Parking fine? This AV probably saw you

Moscow says it is the first city to use a driverless enforcement vehicle
By Adam Hill October 5, 2020 Read time: 2 mins
Don't bother arguing with it (© Moscow Department of Transport and Road Infrastructure Development)

It used to be that drivers parking where they shouldn't only needed to dodge a human attendant coming to issue them a ticket.

That became more difficult with enforcement cameras - fixed and mobile - but now there's a new development: you might get a fine in future because an autonomous vehicle (AV) clocked your misdemeanour.

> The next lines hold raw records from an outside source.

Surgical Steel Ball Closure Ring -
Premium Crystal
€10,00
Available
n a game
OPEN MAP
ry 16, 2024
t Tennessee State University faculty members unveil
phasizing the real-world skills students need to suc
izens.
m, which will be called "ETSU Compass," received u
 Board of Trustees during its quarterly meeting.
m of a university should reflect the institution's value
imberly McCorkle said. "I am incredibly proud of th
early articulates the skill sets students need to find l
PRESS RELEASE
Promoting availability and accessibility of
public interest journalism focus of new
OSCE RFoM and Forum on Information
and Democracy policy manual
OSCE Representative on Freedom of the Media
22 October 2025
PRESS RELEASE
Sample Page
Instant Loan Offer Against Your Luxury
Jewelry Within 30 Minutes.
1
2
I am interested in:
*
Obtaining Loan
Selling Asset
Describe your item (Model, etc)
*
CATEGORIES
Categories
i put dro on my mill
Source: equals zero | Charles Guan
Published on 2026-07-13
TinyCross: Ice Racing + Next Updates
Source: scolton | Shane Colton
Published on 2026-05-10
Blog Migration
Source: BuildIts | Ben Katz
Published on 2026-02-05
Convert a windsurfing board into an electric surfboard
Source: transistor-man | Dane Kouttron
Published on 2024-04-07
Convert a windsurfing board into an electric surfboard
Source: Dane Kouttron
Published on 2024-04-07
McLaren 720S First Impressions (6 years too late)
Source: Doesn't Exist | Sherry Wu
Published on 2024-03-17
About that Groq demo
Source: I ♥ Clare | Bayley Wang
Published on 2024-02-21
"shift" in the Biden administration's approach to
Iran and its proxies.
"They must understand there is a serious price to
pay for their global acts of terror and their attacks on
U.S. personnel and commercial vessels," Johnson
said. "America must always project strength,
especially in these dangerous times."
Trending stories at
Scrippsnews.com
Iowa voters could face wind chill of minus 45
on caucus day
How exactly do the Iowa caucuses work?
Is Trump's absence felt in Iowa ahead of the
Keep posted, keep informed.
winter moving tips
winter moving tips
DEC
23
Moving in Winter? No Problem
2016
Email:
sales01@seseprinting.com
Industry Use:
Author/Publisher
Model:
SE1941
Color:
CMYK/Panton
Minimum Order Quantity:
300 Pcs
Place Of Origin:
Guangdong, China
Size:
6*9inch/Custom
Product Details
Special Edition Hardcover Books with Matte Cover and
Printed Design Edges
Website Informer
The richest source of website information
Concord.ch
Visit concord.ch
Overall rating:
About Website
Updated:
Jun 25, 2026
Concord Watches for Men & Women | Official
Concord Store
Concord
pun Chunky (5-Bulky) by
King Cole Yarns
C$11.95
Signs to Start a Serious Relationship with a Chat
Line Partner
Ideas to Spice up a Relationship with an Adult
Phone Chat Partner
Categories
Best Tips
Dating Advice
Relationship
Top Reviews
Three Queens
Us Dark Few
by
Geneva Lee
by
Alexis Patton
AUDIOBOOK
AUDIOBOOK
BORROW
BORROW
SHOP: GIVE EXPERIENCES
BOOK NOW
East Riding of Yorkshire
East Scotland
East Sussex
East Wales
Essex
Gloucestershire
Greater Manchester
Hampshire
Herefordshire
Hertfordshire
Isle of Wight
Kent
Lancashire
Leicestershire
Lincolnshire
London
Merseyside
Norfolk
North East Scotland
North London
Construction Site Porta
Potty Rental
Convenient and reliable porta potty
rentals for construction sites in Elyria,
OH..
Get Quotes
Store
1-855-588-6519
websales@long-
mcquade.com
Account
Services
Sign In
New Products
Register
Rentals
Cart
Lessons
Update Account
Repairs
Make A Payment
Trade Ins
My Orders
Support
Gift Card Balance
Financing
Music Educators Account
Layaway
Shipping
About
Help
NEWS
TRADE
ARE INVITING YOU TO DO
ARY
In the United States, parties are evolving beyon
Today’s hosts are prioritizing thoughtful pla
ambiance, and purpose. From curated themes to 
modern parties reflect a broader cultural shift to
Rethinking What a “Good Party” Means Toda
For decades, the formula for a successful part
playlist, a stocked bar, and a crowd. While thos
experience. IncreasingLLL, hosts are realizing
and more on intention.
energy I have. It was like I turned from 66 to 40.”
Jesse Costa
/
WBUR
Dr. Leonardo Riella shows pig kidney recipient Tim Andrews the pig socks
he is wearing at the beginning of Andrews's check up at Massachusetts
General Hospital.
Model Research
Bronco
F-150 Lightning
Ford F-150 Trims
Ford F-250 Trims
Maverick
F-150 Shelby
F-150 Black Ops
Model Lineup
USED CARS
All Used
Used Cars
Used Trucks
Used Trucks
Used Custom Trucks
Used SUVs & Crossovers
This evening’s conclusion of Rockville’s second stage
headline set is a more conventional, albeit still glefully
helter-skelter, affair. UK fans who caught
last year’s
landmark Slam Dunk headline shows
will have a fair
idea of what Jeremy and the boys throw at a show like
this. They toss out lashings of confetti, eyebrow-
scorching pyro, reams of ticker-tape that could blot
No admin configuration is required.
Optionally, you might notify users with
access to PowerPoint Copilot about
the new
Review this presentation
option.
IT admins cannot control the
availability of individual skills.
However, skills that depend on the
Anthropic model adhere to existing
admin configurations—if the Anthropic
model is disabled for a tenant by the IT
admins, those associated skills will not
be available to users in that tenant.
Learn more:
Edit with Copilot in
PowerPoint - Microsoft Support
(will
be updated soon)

Moscow says it is the first city in the world to start handing out parking violations using a driverless car.

The brainchild of the MosTransProekt Research Institute, the AV follows a route inside the Garden Ring - the circular ring road around central Moscow. 

"The vehicle is equipped with a high precision electronic map - so-called 'digital twin' of the road," explains institute director Alexander Polyakov. 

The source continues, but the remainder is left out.